裁判のスタイル
裁判になっている事件では、代理人弁護士の裁量は極めて大きく、この裁量をどう活かすかというのは弁護士にとって悩ましい問題です。
代理人は訴えを取り下げたり、和解したり、請求を放棄したり、といった権限をもらうための委任状を依頼者からもらって裁判手続に臨むので裁量が大きいのは当然のことなのですが、そういう法律上の大きな判断についての権限は、現実には依頼者とよく相談した上で行使するのであまり問題になりません。

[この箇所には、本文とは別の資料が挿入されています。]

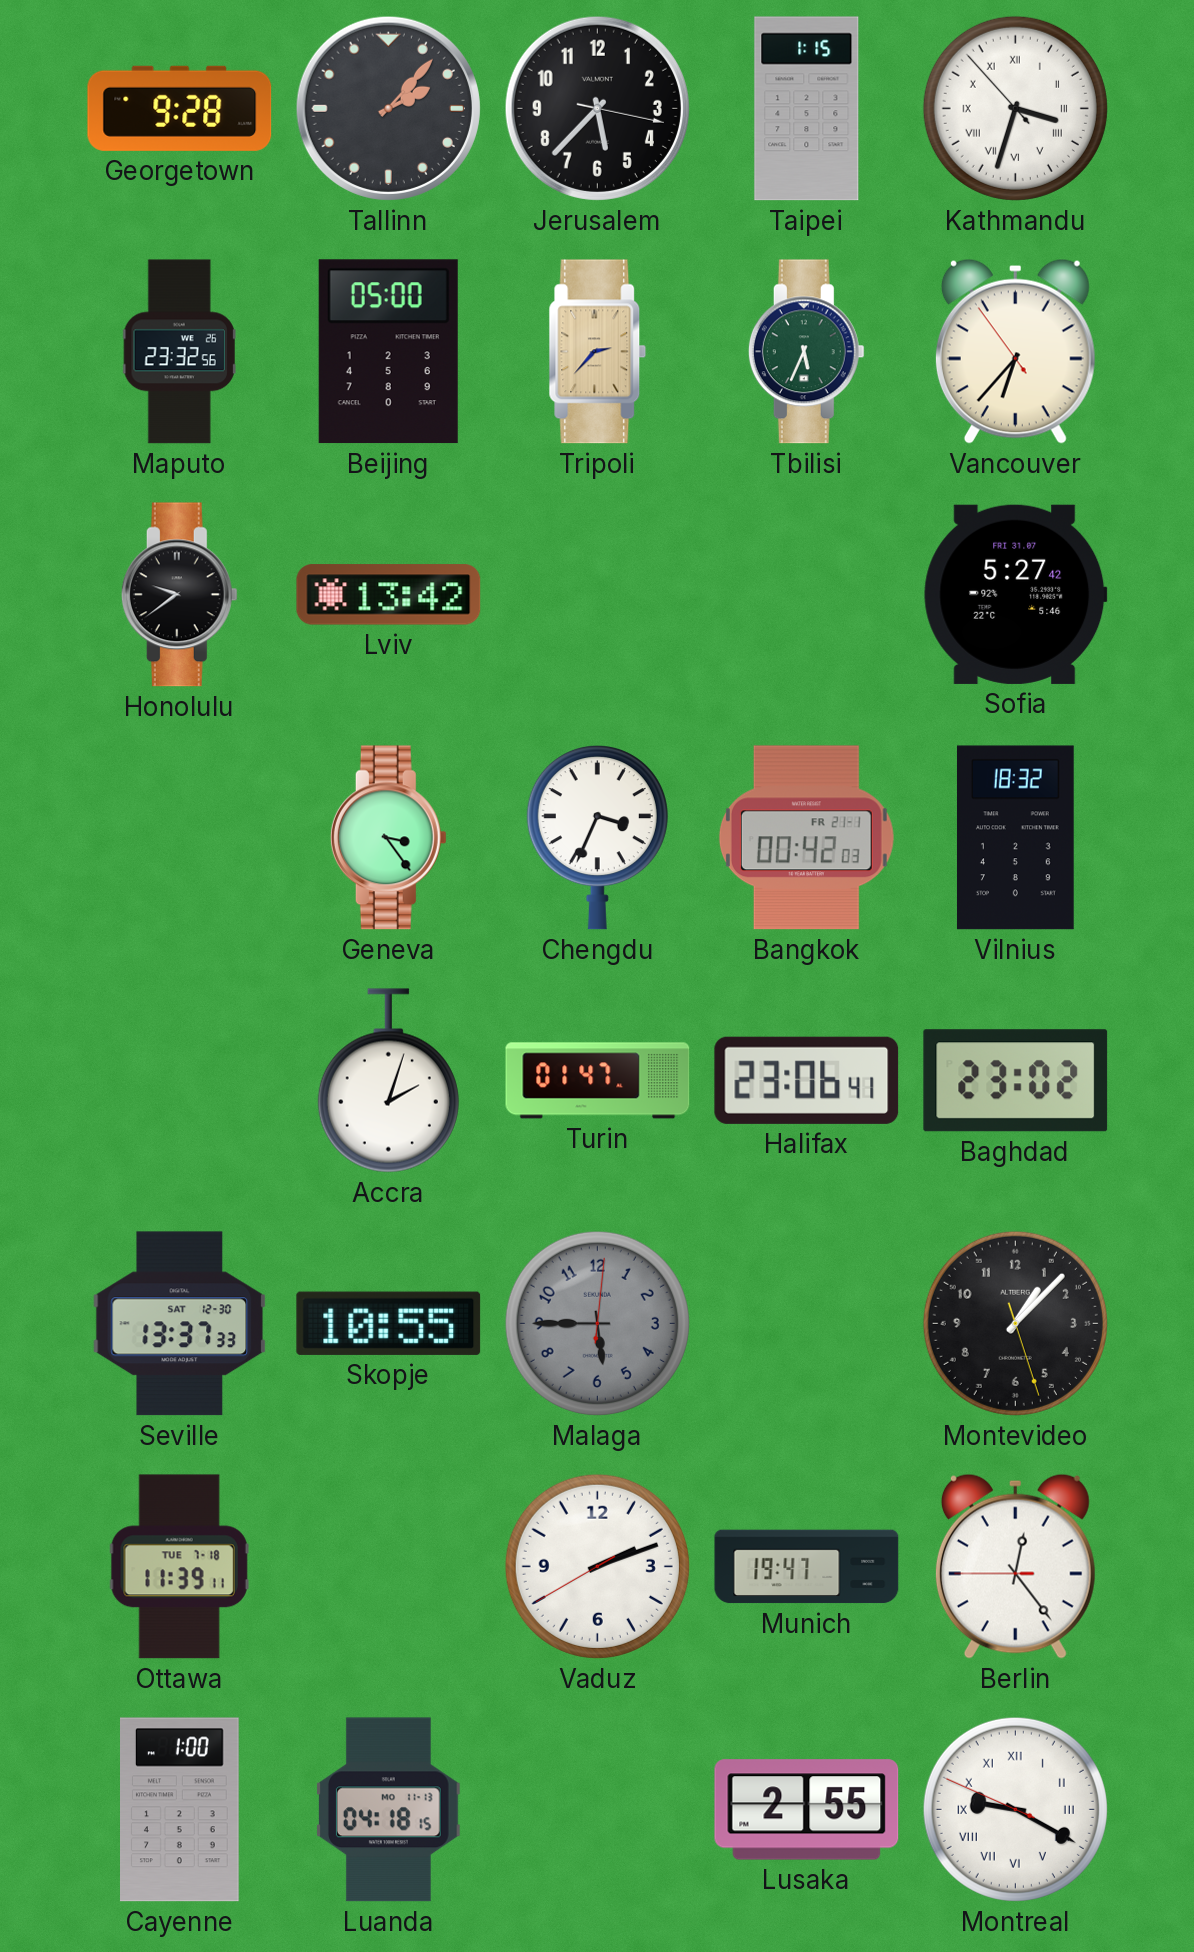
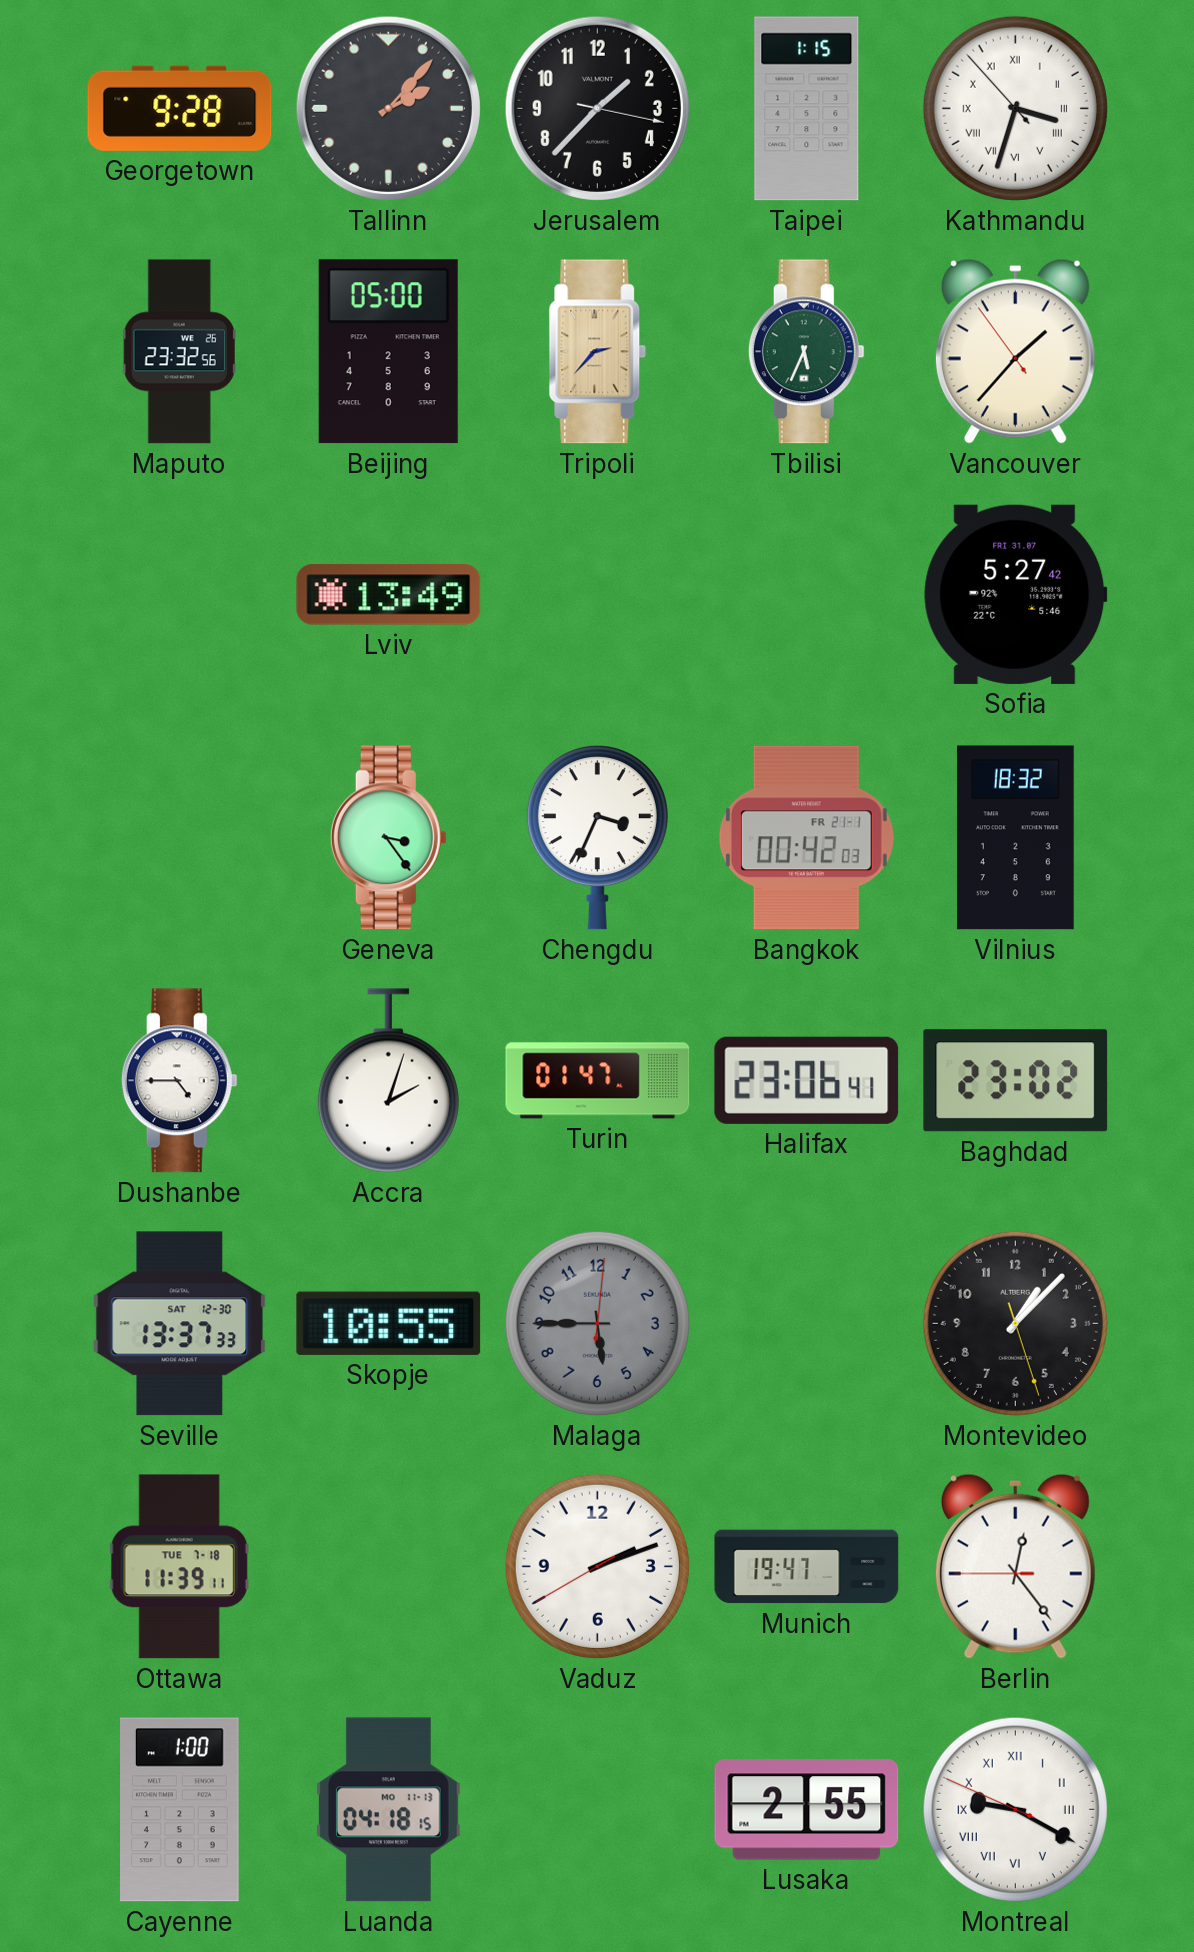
Jerusalem: 5:37 -> 1:37
Vancouver: 6:36 -> 1:36
Honolulu: 9:39 -> none
Lviv: 13:42 -> 13:49
Dushanbe: none -> 4:45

では実際上、弁護士はどんなことで悩むかということですが、裁判手続は原告と被告の主張書面のやりとりでバトルをしますので、この書面に何を書くかということが弁護士にとっては重要な問題です。主張書面にどの段階で、どんな主張を、どこまで具体的な事実を示して書くか、というのは、手続を進める上での戦術なので、法律では決まっていません。弁護士によってさまざまな考え方があり、複数の弁護士で共同受任している事件では、どんな書面にするかはよく話し合ってから書き始めないと、後で揉めることになります。
1.事件が多すぎてこなしきれない弁護士
こういう人は、必然的に極めて短く簡潔な書面を書きます。しかし、短くても主張すべきことがちゃんと入っていれば良いのですし、裁判官も読みやすいので、これはこれで立派なスタイルです。
2.事件に入れ込む弁護士
やたらに長い書面を書く人がいます。一つのことを説明するために、事例を挙げたり、比喩を用いたりして、ねちっこく主張をします。丁寧に書く分説得力はあるのですが、読んでいて疲れます。主張漏れをする心配が少ないというメリットもあるので、これも立派なスタイルです。
3.主張を急ぐ弁護士
裁判の初期の段階でどんどん関係事実を主張していく人もいます。相手方が主張するのを待って反論を書いても良いのですが、待ちきれずにどんどん事実や証拠を出していきます。民事訴訟法では、時機に遅れた攻撃防御方法は提出できないことになっており、こういうスタイルが推奨されています。裁判所にとっては、こういう弁護士は手続の進行に協力的なわけですから、受けが良いと思います。また、早いうちからこちらに有利な事実や証拠をどんどん提出するので、裁判官にはこちらに有利な先入観を与えることができます。しかし、そうはいってもこちらのカードをどんどん見せていくと、相手に突っこみどころを与えてしまう危険もあります。
4.なかなか主張を出さない弁護士
相手方のカードが一応そろうまでのらりくらりとかわして、時間を稼ぎ、相手の手の内が分かってから攻撃を始める人がいます。裁判官には受けが悪いですし、主張できるような有利な事実がないのだろうとの誤解を裁判官に持たれてしまう危険があります。しかし、自分が被告代理人で、原告の主張が曖昧だというときには、こちらが主張を何もしないままにしておけば、原告もそれ以上具体的事実を主張できずに早期に結審し、原告敗訴になるかもしれないので、主張の出し渋りも立派な戦術です。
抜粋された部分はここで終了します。